▶ PROBLEM REQUIREMENTS
Work through the records that follow and return each line containing the word "only".

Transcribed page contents
•••••

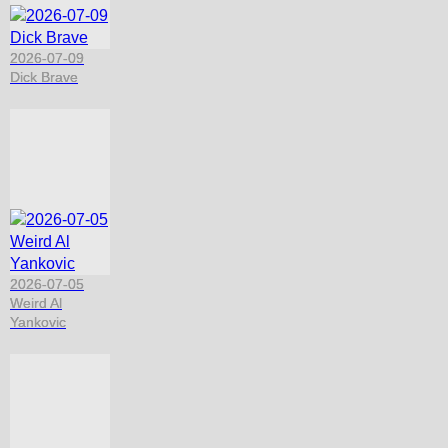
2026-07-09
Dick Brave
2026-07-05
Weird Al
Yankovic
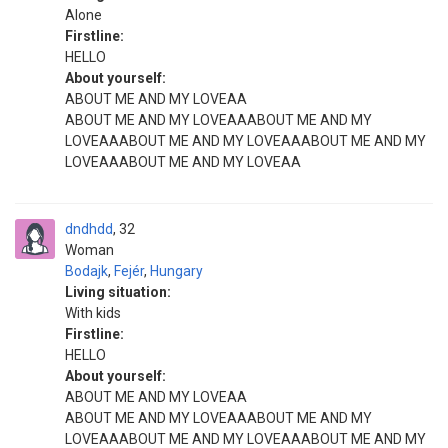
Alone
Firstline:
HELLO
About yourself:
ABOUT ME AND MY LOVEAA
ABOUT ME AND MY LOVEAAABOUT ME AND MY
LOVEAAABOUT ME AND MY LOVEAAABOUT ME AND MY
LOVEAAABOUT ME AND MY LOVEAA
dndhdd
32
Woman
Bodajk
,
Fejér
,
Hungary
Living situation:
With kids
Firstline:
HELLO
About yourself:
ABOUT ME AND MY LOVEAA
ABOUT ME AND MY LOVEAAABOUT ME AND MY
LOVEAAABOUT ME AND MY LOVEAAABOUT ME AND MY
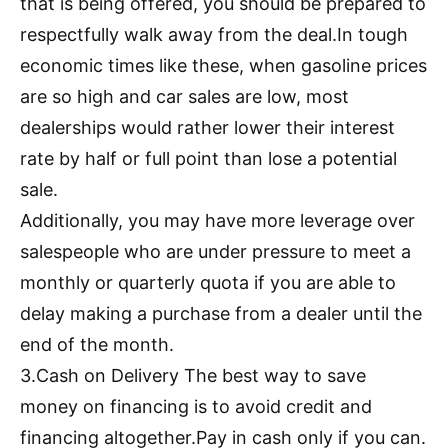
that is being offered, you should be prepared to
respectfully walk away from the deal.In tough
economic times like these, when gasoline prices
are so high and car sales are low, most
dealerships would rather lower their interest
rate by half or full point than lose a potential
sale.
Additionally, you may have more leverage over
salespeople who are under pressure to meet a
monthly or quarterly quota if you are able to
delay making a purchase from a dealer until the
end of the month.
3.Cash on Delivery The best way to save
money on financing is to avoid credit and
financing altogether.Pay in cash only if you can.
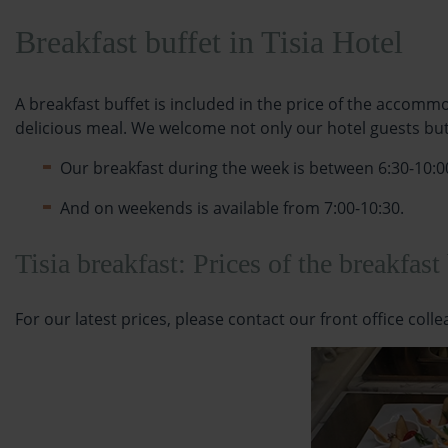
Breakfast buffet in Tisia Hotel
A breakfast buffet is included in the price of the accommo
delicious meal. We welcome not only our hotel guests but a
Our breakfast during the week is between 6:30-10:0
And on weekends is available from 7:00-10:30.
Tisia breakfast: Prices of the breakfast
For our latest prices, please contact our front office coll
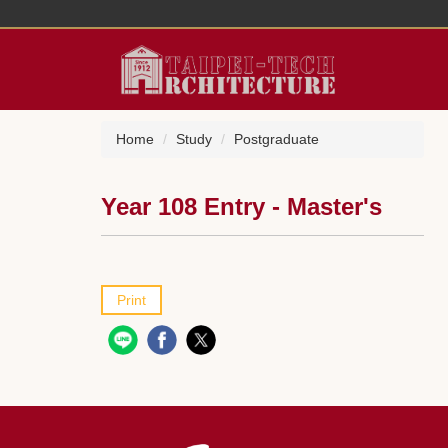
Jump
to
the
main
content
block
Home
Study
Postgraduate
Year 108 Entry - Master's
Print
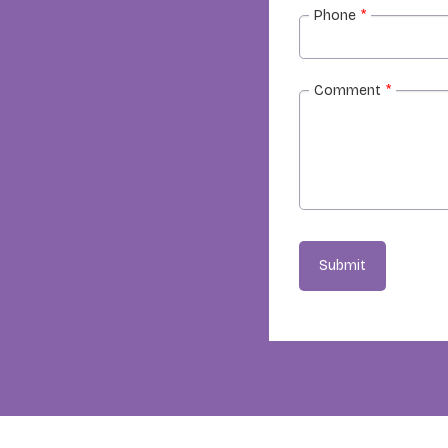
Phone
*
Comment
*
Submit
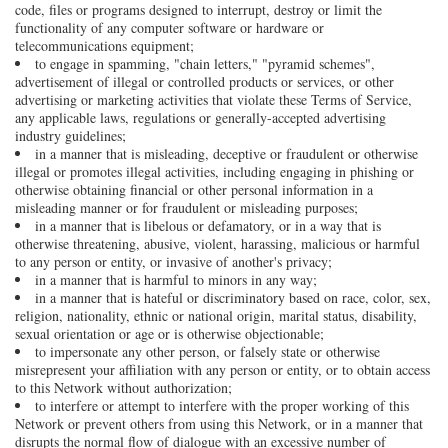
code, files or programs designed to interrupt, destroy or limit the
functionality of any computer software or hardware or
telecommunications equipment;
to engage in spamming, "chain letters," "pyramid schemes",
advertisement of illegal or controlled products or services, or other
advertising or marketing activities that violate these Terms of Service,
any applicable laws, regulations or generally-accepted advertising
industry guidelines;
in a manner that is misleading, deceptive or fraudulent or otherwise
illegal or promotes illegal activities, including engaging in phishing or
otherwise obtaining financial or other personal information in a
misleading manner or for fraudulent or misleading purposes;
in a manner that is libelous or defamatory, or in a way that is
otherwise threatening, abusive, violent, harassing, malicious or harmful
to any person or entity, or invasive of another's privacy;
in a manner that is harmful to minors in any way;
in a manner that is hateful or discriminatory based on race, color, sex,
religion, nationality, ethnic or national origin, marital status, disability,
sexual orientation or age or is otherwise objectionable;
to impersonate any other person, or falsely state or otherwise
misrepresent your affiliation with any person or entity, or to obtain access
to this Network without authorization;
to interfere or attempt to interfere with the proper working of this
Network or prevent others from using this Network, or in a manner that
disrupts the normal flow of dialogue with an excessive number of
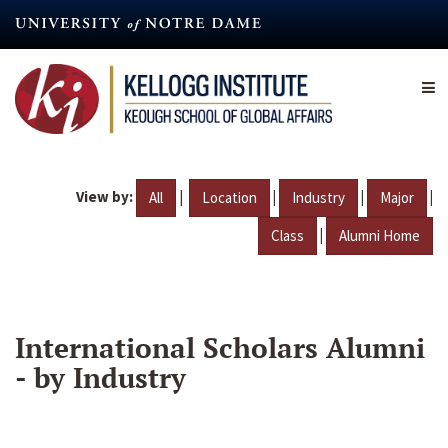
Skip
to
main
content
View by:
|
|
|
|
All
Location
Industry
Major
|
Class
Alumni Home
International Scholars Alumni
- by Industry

•••••

▶ OUTPUT
financing altogether.Pay in cash only if you can.
delicious meal. We welcome not only our hotel guests but a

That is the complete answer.